• What you have to do: Search the entries for the word "entry" and pull out each line that has it.
Records for the exercise Block Start
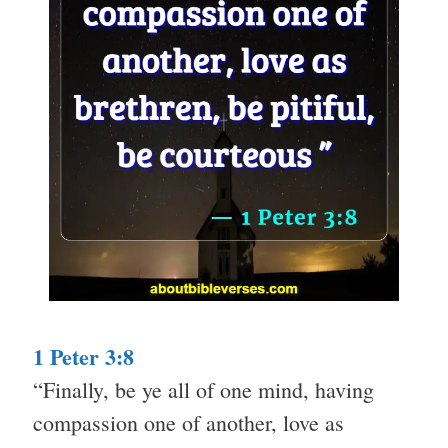
1 Peter 3:8
“Finally, be ye all of one mind, having
compassion one of another, love as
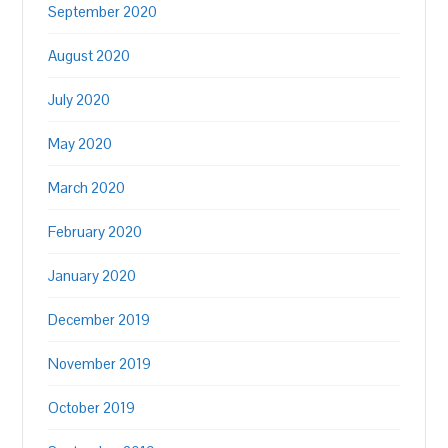
September 2020
August 2020
July 2020
May 2020
March 2020
February 2020
January 2020
December 2019
November 2019
October 2019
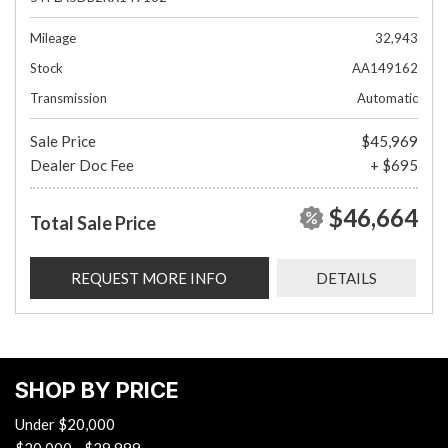
Mileage
32,943
Stock
AA149162
Transmission
Automatic
Sale Price
$45,969
Dealer Doc Fee
+ $695
$46,664
Total Sale Price
REQUEST MORE INFO
DETAILS
SHOP BY PRICE
Under $20,000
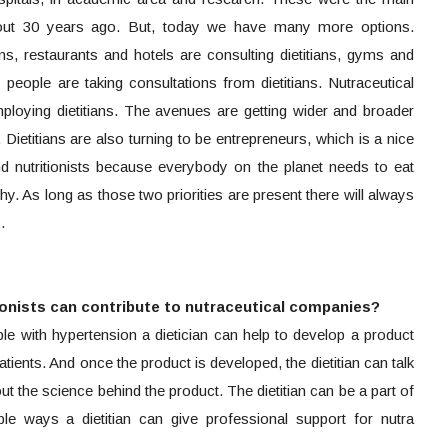
about 30 years ago. But, today we have many more options.
ans, restaurants and hotels are consulting dietitians, gyms and
s people are taking consultations from dietitians. Nutraceutical
loying dietitians. The avenues are getting wider and broader
ts. Dietitians are also turning to be entrepreneurs, which is a nice
 and nutritionists because everybody on the planet needs to eat
. As long as those two priorities are present there will always
.
tionists can contribute to nutraceutical companies?
e with hypertension a dietician can help to develop a product
tients. And once the product is developed, the dietitian can talk
ut the science behind the product. The dietitian can be a part of
ple ways a dietitian can give professional support for nutra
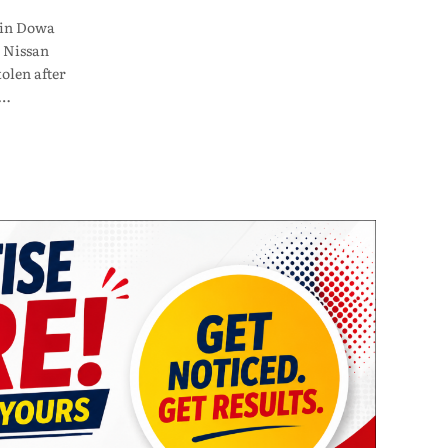
 in Dowa
 Nissan
olen after
n…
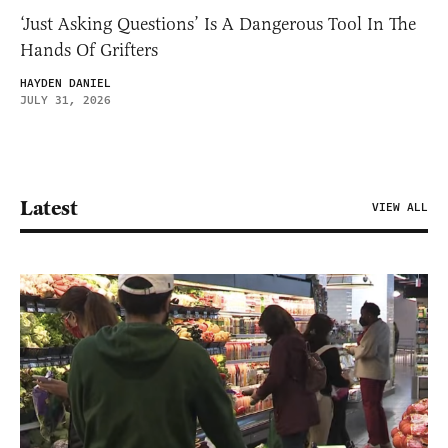
‘Just Asking Questions’ Is A Dangerous Tool In The
Hands Of Grifters
HAYDEN DANIEL
JULY 31, 2026
Latest
VIEW ALL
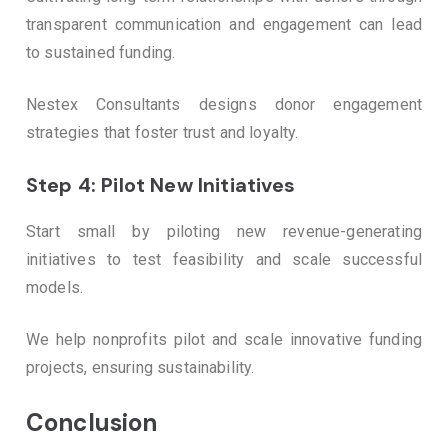
transparent communication and engagement can lead
to sustained funding.
Nestex Consultants designs donor engagement
strategies that foster trust and loyalty.
Step 4: Pilot New Initiatives
Start small by piloting new revenue-generating
initiatives to test feasibility and scale successful
models.
We help nonprofits pilot and scale innovative funding
projects, ensuring sustainability.
Conclusion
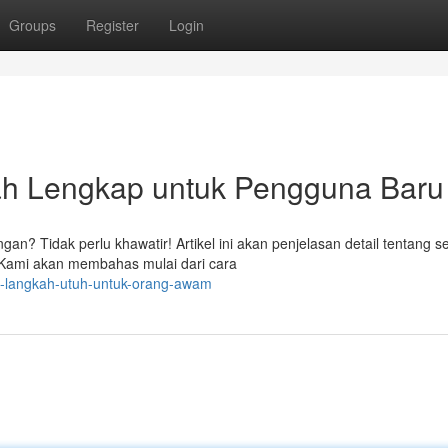
Groups
Register
Login
ah Lengkap untuk Pengguna Baru
an? Tidak perlu khawatir! Artikel ini akan penjelasan detail tentang 
 Kami akan membahas mulai dari cara
ah-langkah-utuh-untuk-orang-awam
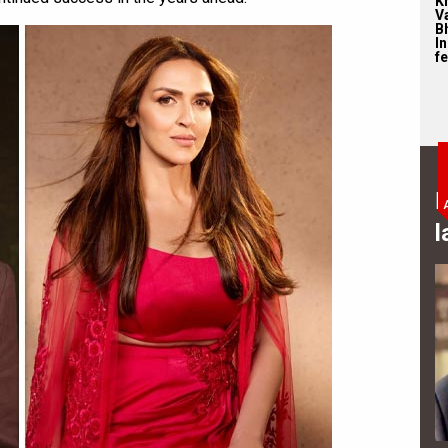
Kr
Va
B
I
fe
B
l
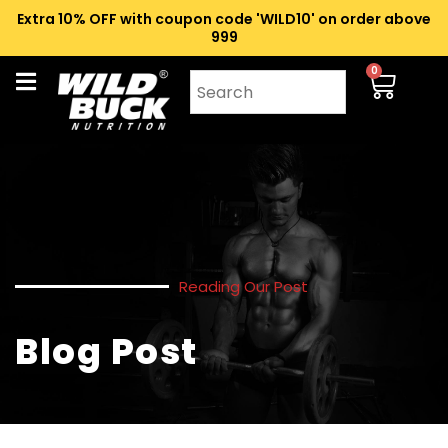
Extra 10% OFF with coupon code 'WILD10' on order above
₹999
0
Reading Our Post
Blog Post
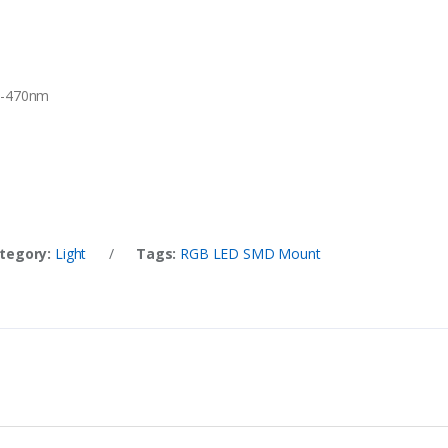
0-470nm
tegory:
Light
/
Tags:
RGB LED SMD Mount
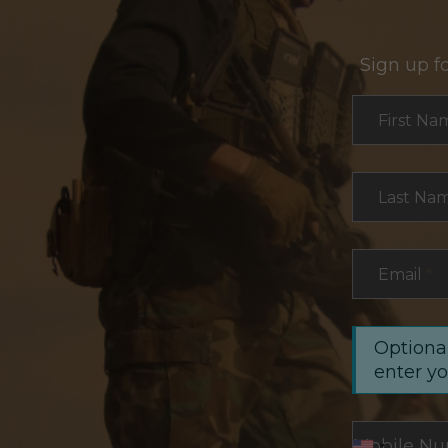
Sign up f
Section
First Na
Last Na
Email
*
Optional
enter y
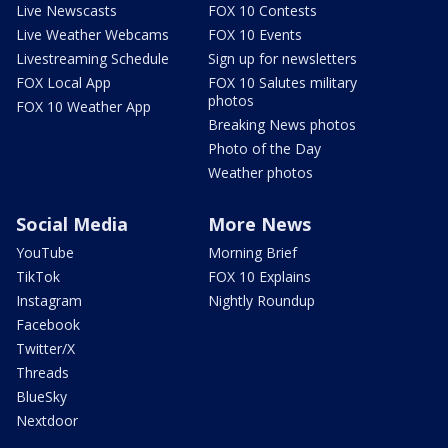
Live Newscasts
FOX 10 Contests
Live Weather Webcams
FOX 10 Events
Livestreaming Schedule
Sign up for newsletters
FOX Local App
FOX 10 Salutes military
photos
FOX 10 Weather App
Breaking News photos
Photo of the Day
Weather photos
Social Media
More News
YouTube
Morning Brief
TikTok
FOX 10 Explains
Instagram
Nightly Roundup
Facebook
Twitter/X
Threads
BlueSky
Nextdoor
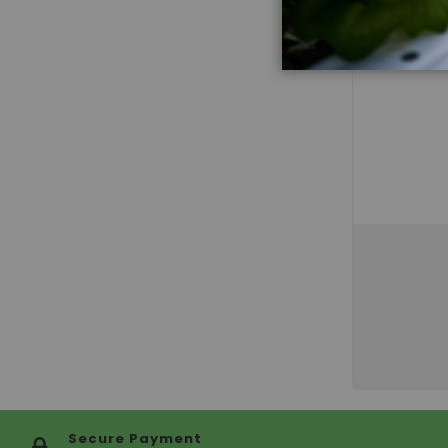
Secure Payment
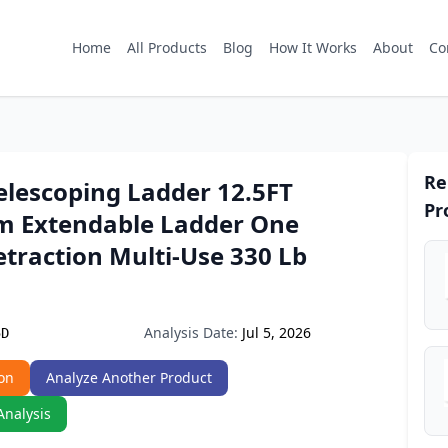
Home
All Products
Blog
How It Works
About
Co
Re
elescoping Ladder 12.5FT
Pr
 Extendable Ladder One
traction Multi-Use 330 Lb
Analysis Date:
Jul 5, 2026
5D
on
Analyze Another Product
Analysis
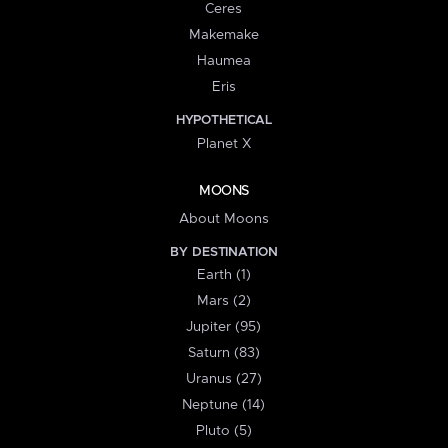
Ceres
Makemake
Haumea
Eris
HYPOTHETICAL
Planet X
MOONS
About Moons
BY DESTINATION
Earth (1)
Mars (2)
Jupiter (95)
Saturn (83)
Uranus (27)
Neptune (14)
Pluto (5)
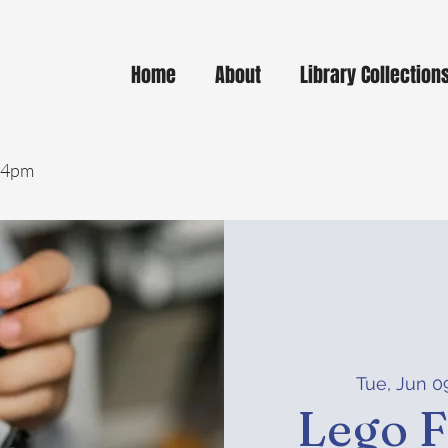
Home
About
Library Collection
- 4pm
Tue, Jun 0
Lego F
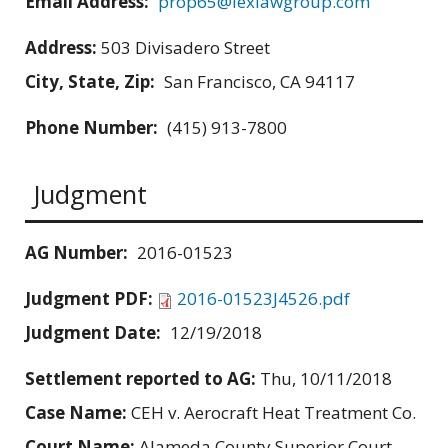
Email Address:
prop65@lexlawgroup.com
Address:
503 Divisadero Street
City, State, Zip:
San Francisco, CA 94117
Phone Number:
(415) 913-7800
Judgment
AG Number:
2016-01523
Judgment PDF:
2016-01523J4526.pdf
Judgment Date:
12/19/2018
Settlement reported to AG:
Thu, 10/11/2018
Case Name:
CEH v. Aerocraft Heat Treatment Co.
Court Name:
Alameda County Superior Court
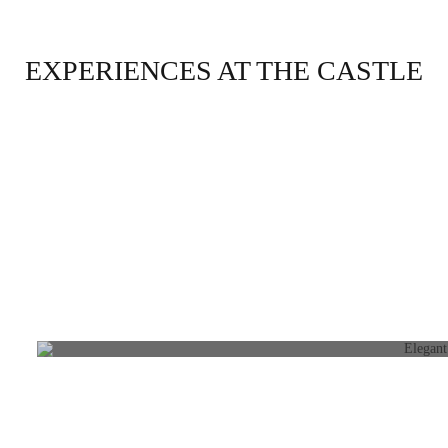
EXPERIENCES AT THE CASTLE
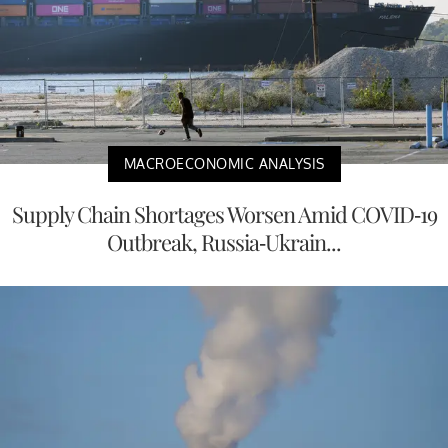
MACROECONOMIC ANALYSIS
Supply Chain Shortages Worsen Amid COVID-19
Outbreak, Russia-Ukrain...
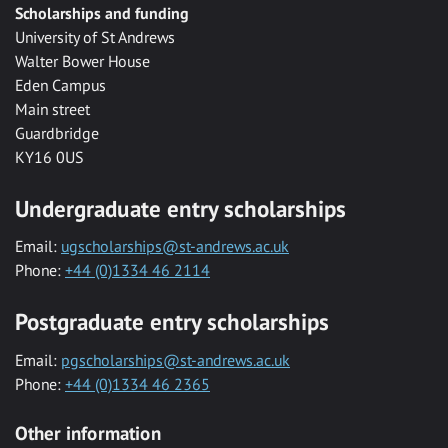
Scholarships and funding
University of St Andrews
Walter Bower House
Eden Campus
Main street
Guardbridge
KY16 0US
Undergraduate entry scholarships
Email:
ugscholarships@st-andrews.ac.uk
Phone:
+44 (0)1334 46 2114
Postgraduate entry scholarships
Email:
pgscholarships@st-andrews.ac.uk
Phone:
+44 (0)1334 46 2365
Other information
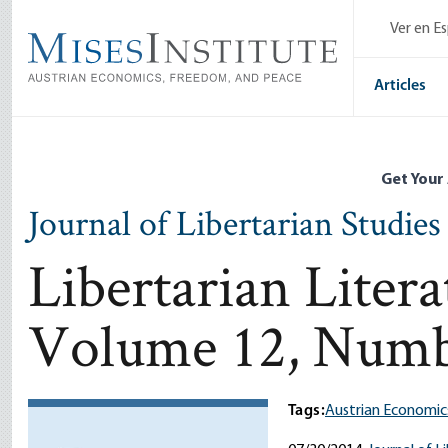
Skip
Ver en E
to
main
content
Articles
Get Your
Journal of Libertarian Studies
Libertarian Liter
Volume 12, Numb
Tags:
Austrian Economic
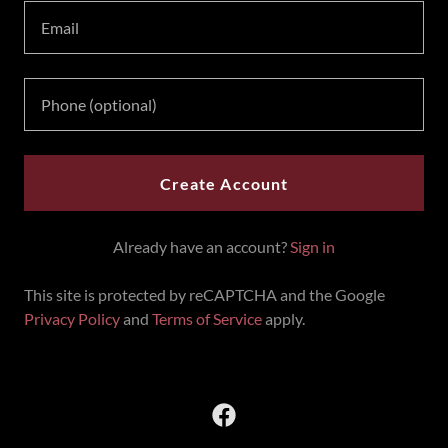
Create Account
Already have an account?
Sign in
This site is protected by reCAPTCHA and the Google
Privacy Policy
and
Terms of Service
apply.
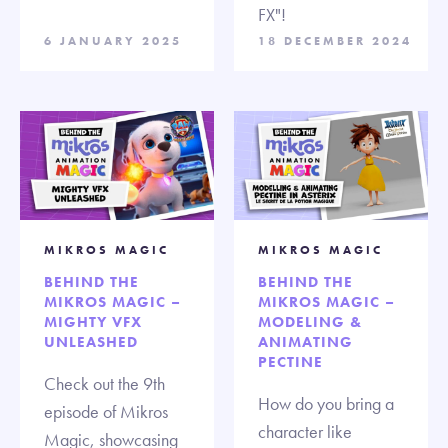
FX"!
6 JANUARY 2025
18 DECEMBER 2024
MIKROS MAGIC
MIKROS MAGIC
BEHIND THE
BEHIND THE
MIKROS MAGIC –
MIKROS MAGIC –
MIGHTY VFX
MODELING &
UNLEASHED
ANIMATING
PECTINE
Check out the 9th
How do you bring a
episode of Mikros
character like
Magic, showcasing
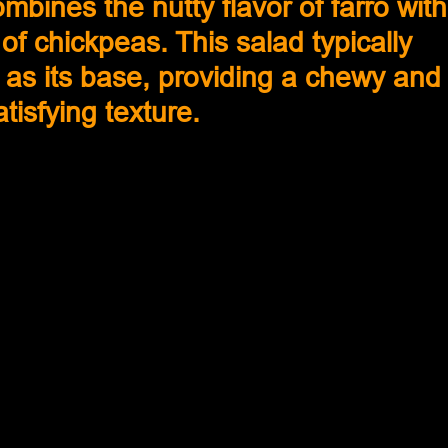
ombines the nutty flavor of farro with
of chickpeas. This salad typically 
 as its base, providing a chewy and
atisfying texture.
Records for the exercise Block End
• Output for this task:
Undergraduate entry scholarships
Postgraduate entry scholarships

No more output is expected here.